Provided data.
☆ ☆ ☆ ☆ ☆ ☆ ☆

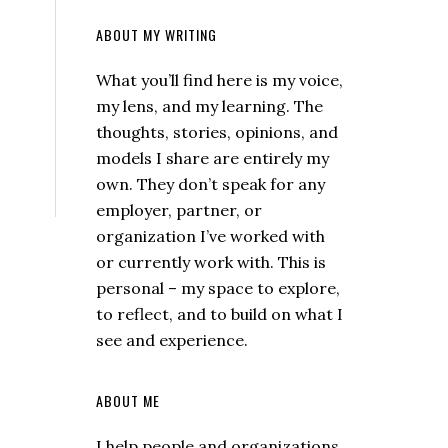
ABOUT MY WRITING
What you’ll find here is my voice,
my lens, and my learning. The
thoughts, stories, opinions, and
models I share are entirely my
own. They don’t speak for any
employer, partner, or
organization I’ve worked with
or currently work with. This is
personal – my space to explore,
to reflect, and to build on what I
see and experience.
ABOUT ME
I help people and organizations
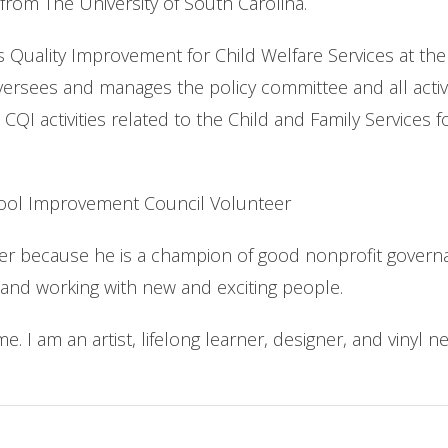
from The University of South Carolina.
s Quality Improvement for Child Welfare Services at th
ersees and manages the policy committee and all activi
 activities related to the Child and Family Services f
hool Improvement Council Volunteer
because he is a champion of good nonprofit governanc
 and working with new and exciting people.
e. I am an artist, lifelong learner, designer, and vinyl ne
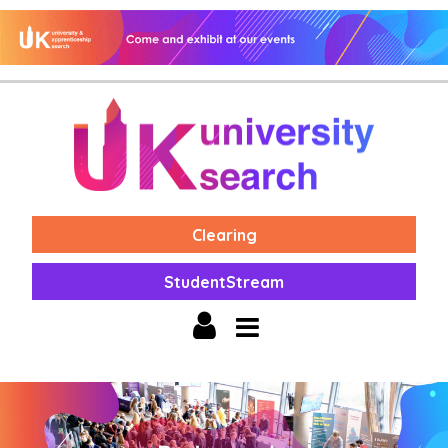
Clearing
StudentStream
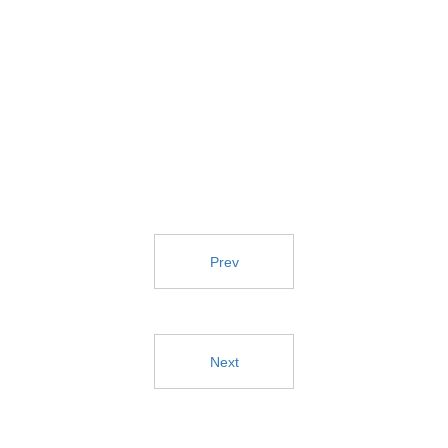
Prev
Next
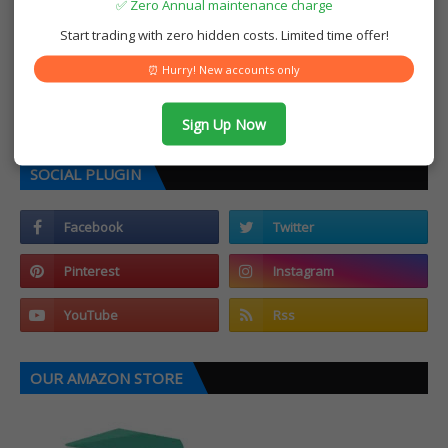
✅ Zero Annual maintenance charge
Start trading with zero hidden costs. Limited time offer!
⏰ Hurry! New accounts only
Sign Up Now
SOCIAL PLUGIN
OUR AMAZON STORE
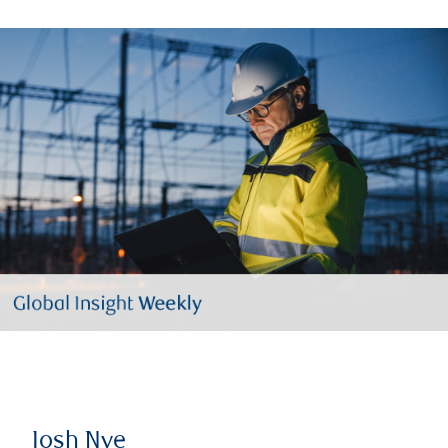
Josh Nye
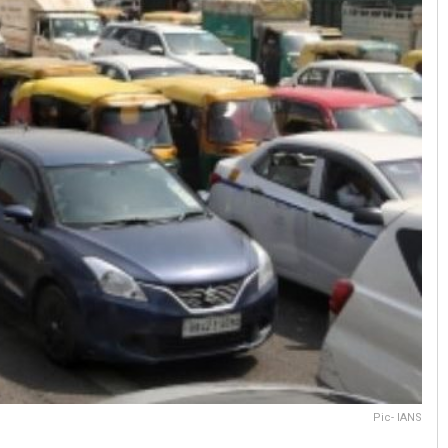
Pic- IANS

☆ ☆ ☆ ☆ ☆ ☆ ☆

What is being asked.
Filter the entries above and copy only the lines that hold "Services".

Solution below.
s Quality Improvement for Child Welfare Services at th
 activities related to the Child and Family Services f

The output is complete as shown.